La cordura del encadenado se estancó en una época, la década de los setenta, en la que policías y militares persiguieron, torturaron, ejecutaron y desaparecieron a todo aquel que consideraron sospechoso de ser enemigo del Estado. Chávez Fuentes es una de las miles de víctimas anónimas de la Guerra Sucia, un periodo oscuro de represión del Gobierno mexicano encaminado a aplastar a grupos rebeldes como el de Lucio Cabañas. En la región, de acuerdo a un informe de la Comisión de la Verdad, se produjeron más de 500 desapariciones forzadas entre 1969 y 1985.

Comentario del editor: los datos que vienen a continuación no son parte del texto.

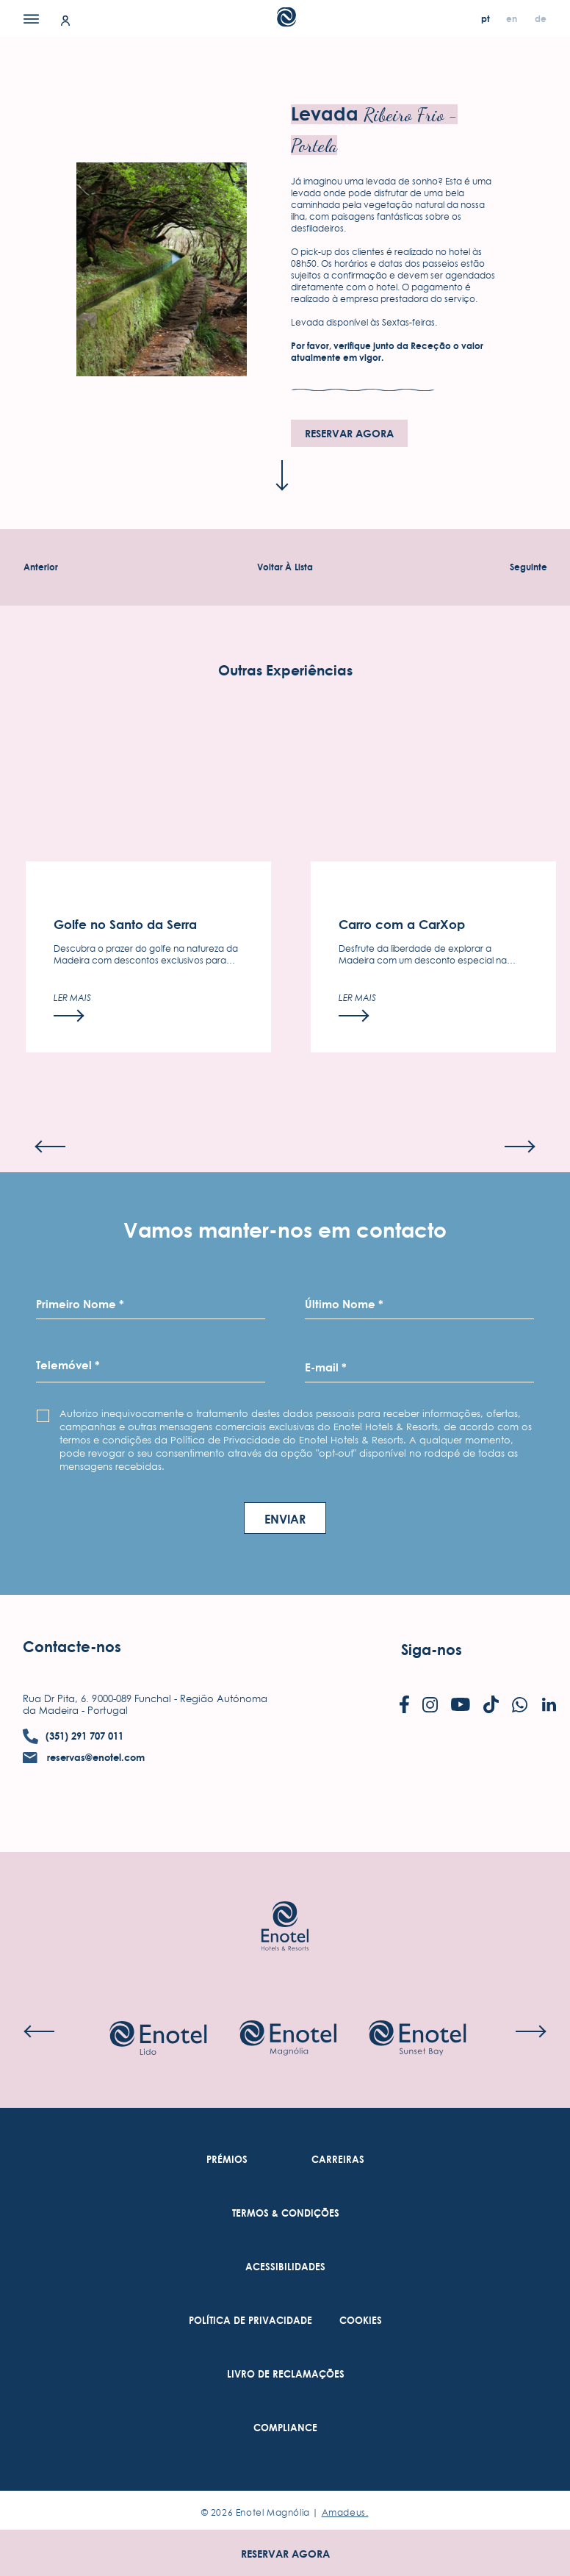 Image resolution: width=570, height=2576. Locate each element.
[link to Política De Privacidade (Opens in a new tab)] (250, 2320)
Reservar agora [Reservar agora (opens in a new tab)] (349, 433)
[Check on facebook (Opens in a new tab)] (404, 1706)
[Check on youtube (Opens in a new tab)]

“¿Ve ese monte de allí?”, dice el político Enrique Acosta mientras señala una loma con el dedo: “Ahí detuvieron a mi papá, don Macario Acosta Serafín. Fue a su milpa (terreno dedicado al cultivo de maíz) y no regresó. Un militar, días después, le dijo a mi mamá que no lo buscáramos más, que lo habían lanzado al mar desde un avión”. Acosta hizo caso omiso a las palabras de aquel militar y a día de hoy sigue buscando el fantasma de su padre. Encabeza una asociación dedicada a documentar todas las historias de represión que se tragó el tiempo y esta sierra silenciosa. Una de las más duras, resalta Acosta, es la de este hombre que vive atado, las 24 horas del día, como si fuera un animal de circo, sin medicación.
En momentos de enajenación, el encadenado ha echado abajo esta casita de suelo de tierra y paredes de bajareque, una mezcla de barro y varillas de metal, en la que permanece enclaustrado. Es mediodía, en la calle hace un calor que enciende a los grillos pero en el chamizo del hombre atado a una viga de madera corre el fresco. Chávez Fuentes se mece en la hamaca como ausente, ajeno a los visitantes. Los militares creyeron que formaba parte del Partido de los Pobres, la formación que lideraba Cabañas, primero como organización política y después en la clandestinidad. Los guerrilleros recorrían pueblos y rancherías reclutando compañeros de armas para enfrentar a los militares en la espesura de la sierra. Chávez Fuentes fue acusado de asesinar a cuatro soldados durante una emboscada en un lugar de nombre profético: Arroyo Oscuro.
-En la cárcel comenzaron las torturas. Terribles…-, explica la hermana, una cristiana muy devota llamada Margarita.
-Ándele – corrobora el encadenado, interviniendo por primera y única vez en la conversación.
-… Cuando enloquece y corre por la calle va diciendo: ‘por favor, no me peguen más’. Un militar le dijo un día que se declarara culpable o que iba a morir en la prisión. Por eso dijo que había matado a esos militares, pero lo más irónico es que se atribuyó seis asesinatos. ¡Ni sabía cuál era el número verdadero!
La familia guarda en una carpeta amarilla toda la documentación –informes médicos, cartas a instituciones solicitando ayuda, resoluciones judiciales- sobre el caso. Ninguna organización se ha hecho cargo del enfermo. No hay respuestas a su desesperado caso.
Han pasado 38 años desde que a Chávez lo vieran regresar a su pueblo, rapado, esquelético. El 20 de octubre de 1978, la fiscalía de Guerrero le concedió la amnistía después de cuatro años de reclusión sin que hubiera prueba alguna de que matara a esos militares. Chávez Fuentes llegó a casa con la resolución bajo el brazo pero por el camino se quedó su salud mental. Su hermana, antes de dejarlo hoy a solas, con la mirada clavada permanentemente en el techo, meciéndose en con monotonía en la hamaca, se despide de él con una advertencia infantil y cariñosa: “¡Pórtate bien!”.